Human effects-based design is an approach whereby non-lethal technologies are evaluated by their potential to produce intended and unintended effects and then research plans are developed to address gaps in understanding. These evaluations ultimately support the development of non-lethal capabilities specifically designed to mitigate known capability gaps. The results of human effects research provide key data points that support the development of non-lethal human effects modeling and simulation tools. In an effort to produce a common resource to predict human effects and complement the Human Effects Risk Characterization process, the Joint Non-Lethal Weapons Program has sponsored an effort to develop an Advanced Total Body Model for predicting the effects of non-lethal impacts. Beginning in 2004, efforts have been made to improve the fidelity of the Advanced Total Body Model through finite element modeling. The Advanced Total Body Model continues to be modified to allow for interface with external non-lethal bioeffects models. The intent is to develop a suite of models for the assessment of many new non-lethal stimuli specifically related to next-generation non-lethal directed energy weapons. This modeling suite constitutes the Human Effects Modeling Analysis Program.
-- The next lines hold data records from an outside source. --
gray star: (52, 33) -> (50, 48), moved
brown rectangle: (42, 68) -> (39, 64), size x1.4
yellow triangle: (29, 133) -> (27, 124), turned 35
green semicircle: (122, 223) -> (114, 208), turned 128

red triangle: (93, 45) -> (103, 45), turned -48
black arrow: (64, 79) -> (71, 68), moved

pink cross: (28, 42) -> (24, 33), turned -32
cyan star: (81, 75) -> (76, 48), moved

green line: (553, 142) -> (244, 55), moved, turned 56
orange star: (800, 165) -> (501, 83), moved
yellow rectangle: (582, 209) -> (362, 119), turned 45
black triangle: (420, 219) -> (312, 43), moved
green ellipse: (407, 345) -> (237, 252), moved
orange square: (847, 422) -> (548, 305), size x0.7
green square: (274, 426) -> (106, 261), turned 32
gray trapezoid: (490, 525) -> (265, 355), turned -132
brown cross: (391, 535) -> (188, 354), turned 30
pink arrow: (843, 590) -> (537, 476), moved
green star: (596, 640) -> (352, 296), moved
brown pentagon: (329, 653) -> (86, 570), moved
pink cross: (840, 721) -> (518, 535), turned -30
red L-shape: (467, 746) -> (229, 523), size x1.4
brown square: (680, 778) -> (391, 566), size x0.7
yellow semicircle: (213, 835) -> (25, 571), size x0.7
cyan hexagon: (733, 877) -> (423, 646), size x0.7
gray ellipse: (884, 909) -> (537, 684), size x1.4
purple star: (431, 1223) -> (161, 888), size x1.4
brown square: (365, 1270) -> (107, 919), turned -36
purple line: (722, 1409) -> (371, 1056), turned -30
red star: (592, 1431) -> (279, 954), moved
The Joint Non-Lethal Weapons Program non-lethal human effects community has begun to increase its focus on improving the characterization and quantification of non-lethal weapon effectiveness. In other words, researchers are attempting to better answer the question of how well the human response relates to desired mission outcomes. This area of research is critical to ensuring that the end user will get reliable, repeatable, and safe results from future non-lethal capabilities. Several efforts are ongoing in the focus area.